The kid’s eyes flashed. “No, sir,” he said with a gory grin; “I was leaning against the German barrage when the Huns lifted it and I fell and cut my chin. That’s all. Please let me stay.”

HOW TO BE FUNNY IN WARTIME

This subject is discussed by W. H. Berry, an actor whose “High Jinks” has been going strong with London theater-goers.

“It is far more necessary for a comedian to get the laughs in time of war,” says Berry, “and I know that many of our comedians have worked their hardest on the nights when there was bad news in the papers.

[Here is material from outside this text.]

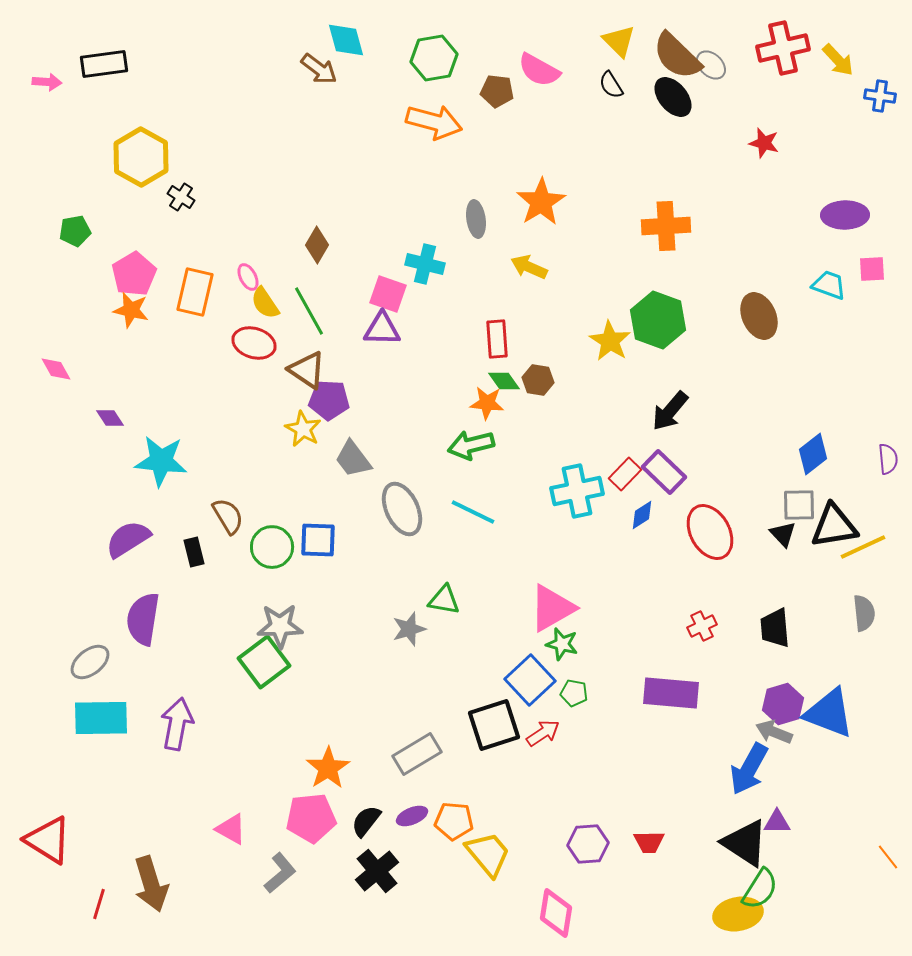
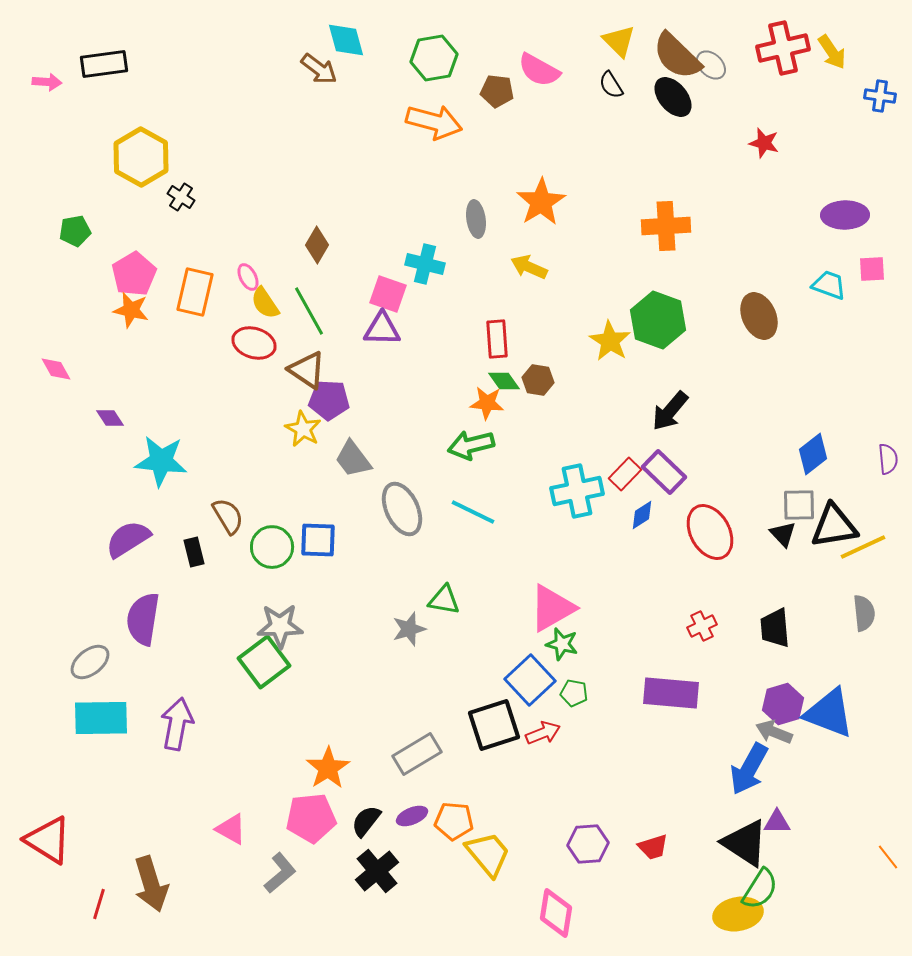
yellow arrow at (838, 60): moved 6 px left, 8 px up; rotated 9 degrees clockwise
red arrow at (543, 733): rotated 12 degrees clockwise
red trapezoid at (649, 842): moved 4 px right, 5 px down; rotated 16 degrees counterclockwise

“There are only a few subjects taboo, but they should be shunned absolutely. I object, for example, to a joke I heard not long ago about wounded soldiers who had to wear glass eyes. I consider such jokes offensive in the highest degree. As a wag of my acquaintance remarked the other day, ‘Some of these war jokes are too warful for words.’

“There are, however, certain subjects allied to the war on which I consider it perfectly legitimate to jest. There is the censorship. There are our pitchy streets at night time.

“For instance, I myself have perpetrated wheezelets’ on these topics in ‘High Jinks,’ of which the following are fair samples:

“‘Would you believe it, it’s so dark now in London that when I dined at the Carlton the other night I had to put luminous paint on my potatoes to stop myself putting them in the mouth of the gentleman next to me.